Acute Inflammatory Demyelinating Polyneuropathy
Acute Inflammatory Demyelinating Polyradiculoneuropathy (AIDP, Guillain-Barré syndrome) – an acquired disease of autoimmune etiology characterized by ascending paresthesias and weakness that can progress to total body paralysis, autonomic disturbances, and respiratory failure. Campylobacter jejuni, mycoplasm, cytomegalovirus, Epstein-Barr virus, and Haemophilus influenza are pathogens commonly associated with AIDP. Global incidence is about 0.4 to 1.7/100,000; a mild flulike illness precedes ≈60% of cases by 1 to 4 weeks. More than 50% of patients will complain of pain that is initially described as muscular aching and may transition to neuropathic pain as disease progresses. Extraocular muscles and sphincter function are typically spared. Diagnosis is supported by areflexia, progressive weakness in all limbs, relative symmetry of involvement, CSF cytoalbuminologic dissociation (elevated protein, <10 mononuclear cells/mm3), and electrodiagnostic findings.
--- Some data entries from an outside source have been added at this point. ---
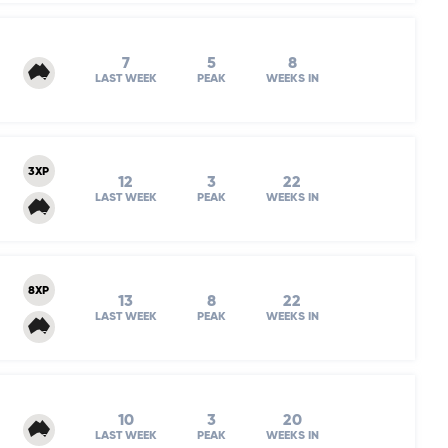
7
5
8
LAST WEEK
PEAK
WEEKS IN
3XP
12
3
22
LAST WEEK
PEAK
WEEKS IN
8XP
13
8
22
LAST WEEK
PEAK
WEEKS IN
10
3
20
LAST WEEK
PEAK
WEEKS IN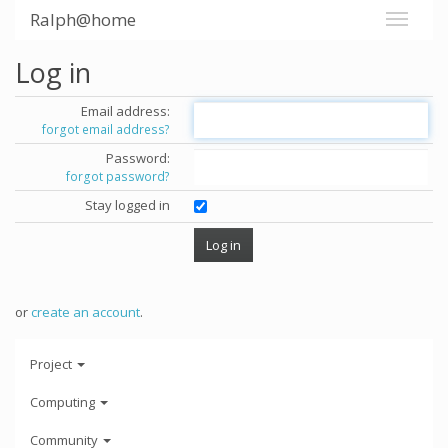
Ralph@home
Log in
Email address:
forgot email address?
Password:
forgot password?
Stay logged in
or
create an account
.
Project
Computing
Community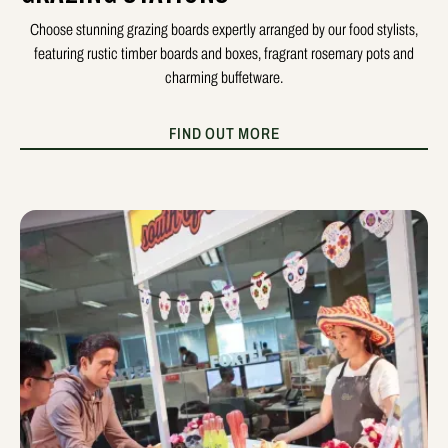
Choose stunning grazing boards expertly arranged by our food stylists,
featuring rustic timber boards and boxes, fragrant rosemary pots and
charming buffetware.
FIND OUT MORE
Plasmapheresis or IV Ig (400 mg/kg/day × 5 days) given during the evolution of symptoms (within 2 weeks of onset) is effective and has proven to decrease the overall recovery time. Glucocorticoids are not effective. Early rehabilitation should emphasize stretching and gradual strengthening; aggressive therapies may cause overwork weakness. A tilt table may be useful in patients with autonomic instability. Prescription of appropriate assistive mobility devices and lower limb orthotics is often indicated.